Un recente lavoro di ricerca è stato svolto da Stefano Federici e pubblicato nel libro “Sessualità alter-abili” (2002). In questo lavoro Federici cerca di descrivere lo stato reale di come viene pensato il tema della sessualità e come viene gestito nei centri che si occupano di persone disabili in Italia. Lo strumento utilizzato è l’intervista semi-strutturata somministrata a responsabili educativi, psicologi, operatori che si trovano a dover gestire il problema della sessualità. Utilizzando questo metodo Federici riesce ad avere una panoramica generale dei vissuti della sessualità all’interno dei centri per disabili.
Da queste interviste emerge nettamente una separazione tra quanto viene detto nelle ricerche, discussioni teoriche e interviste, e quanto poi viene agito sul piano delle decisioni con la presenza della repressione e del permesso rispetto alla sessualità vissuta dei soggetti diversamente abili.

Temi come l’omosessualità, il rapporto di coppia completo, una possibile vita coniugale di due soggetti disabili spesso sono ancora lontani dall’essere presi in dovuta considerazione anche perché molto difficili da trattare ma che andranno al più presto affrontati se si vuole dare una risposta valida e completa al bisogno e al diritto di  autonomia della persona disabile.
Molte sono le paure e le difficoltà nel parlare di questo argomento poiché l’handicap rimanda a condizioni di difficoltà, di malattia, di emarginazione, di diversità e di morte. Accanto a queste, però, ci sono anche bisogni, necessità, carezze, sentimenti che non si possono togliere ad un essere umano solo perché diverso in una sua parte fisica o mentale. Molte difficoltà vengono poste dalle situazioni oggettive problematiche, dalla cultura di riferimento, dall’incapacità di mettersi in discussione e di affrontare una sessualità diversa senza scontrarsi con la propria.

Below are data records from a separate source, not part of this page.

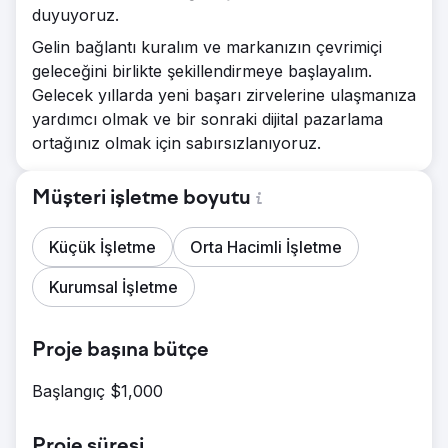
duyuyoruz.
Gelin bağlantı kuralım ve markanızın çevrimiçi
geleceğini birlikte şekillendirmeye başlayalım.
Gelecek yıllarda yeni başarı zirvelerine ulaşmanıza
yardımcı olmak ve bir sonraki dijital pazarlama
ortağınız olmak için sabırsızlanıyoruz.
Müşteri işletme boyutu
Küçük İşletme
Orta Hacimli İşletme
Kurumsal İşletme
Proje başına bütçe
Başlangıç $1,000
Proje süresi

La sessualità è un’ espressione fondamentale dell'essere umano, è un fenomeno complesso che vede coinvolte influenze psicologiche, biologiche e culturali. Viene inserito alla base nella piramide dei bisogni di Maslow (1954) come bisogno fisiologico e dall’altra parte Malinowski afferma “il sesso, nel suo significato più ampio… è più una forza sociologica e culturale che una mera relazione fisica fra due individui” (1929, p.23).
La sessualità non può, quindi, essere ridotta alla dimensione genitale del sesso, ma comprende una vasta gamma di aspetti culturali e sociologici come pure di sensazioni ed emozioni. La sessualità è così anche relazione, comunicazione e scambio di piacere.

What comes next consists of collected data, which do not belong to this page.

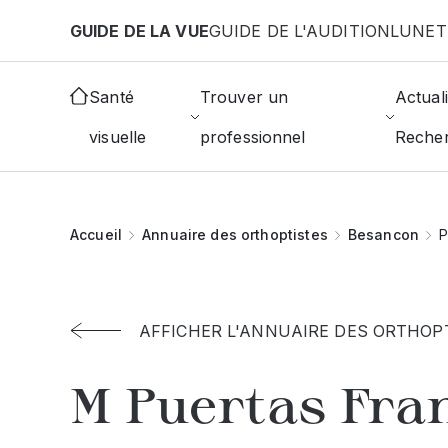
Aller au contenu principal
GUIDE DE LA VUE
GUIDE DE L'AUDITION
LUNET
Santé
Trouver un
Actuali
visuelle
professionnel
Reche
Accueil
Annuaire des orthoptistes
Besancon
P
AFFICHER L'ANNUAIRE DES ORTHOP
M Puertas Fra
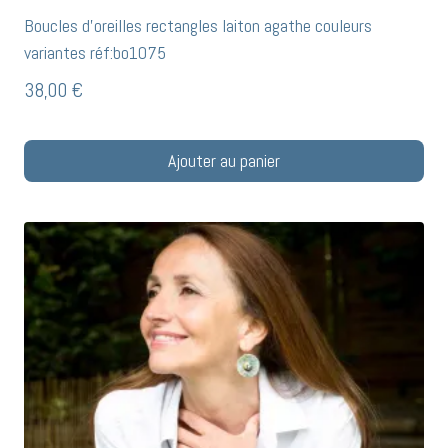
Boucles d’oreilles rectangles laiton agathe couleurs
variantes réf:bo1075
38,00
€
Ajouter au panier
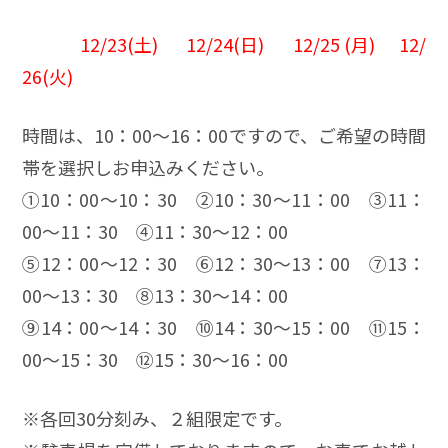
12/23(土) 12/24(日) 12/25 (月) 12/
26(火)
時間は、10：00～16：00ですので、ご希望の時間
帯を選択しお申込みください。
➀10：00～10：30 ➁10：30～11：00 ③11：
00～11：30 ④11：30～12：00
⑤12：00～12：30 ⑥12：30～13：00 ⑦13：
00～13：30 ⑧13：30～14：00
⑨14：00～14：30 ⑩14：30～15：00 ⑪15：
00～15：30 ⑫15：30～16：00
※各回30分刻み、２組限定です。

Non bisogna ritenere che sia impossibile per le persone con disabilità avere una vita sessuale soddisfacente o ritenerle come un eterno bambino, cosa che succede molto spesso con i disabili psichici (Valente Torre, 1987). Sarebbe utile insegnare alle persone che ruotano intorno al diversamente abile ad affrontare questi argomenti in maniera serena e a far acquisire una cosiddetta normalità attraverso l’accettazione della diversità del proprio corpo, riconoscerne i limiti, sia fisici, psichici o sensoriali, e stimolarne le potenzialità verso una condizione sociale che li renda più autonomi e che rafforzi la propria identità. In questa visione non può mancare un percorso di autonomia verso una sessualità possibile e autogestita fatta non solo da rapporti sessuali completi ma da gesti che possono essere carezze, baci, tenersi la mano o stare al telefono con il proprio partner.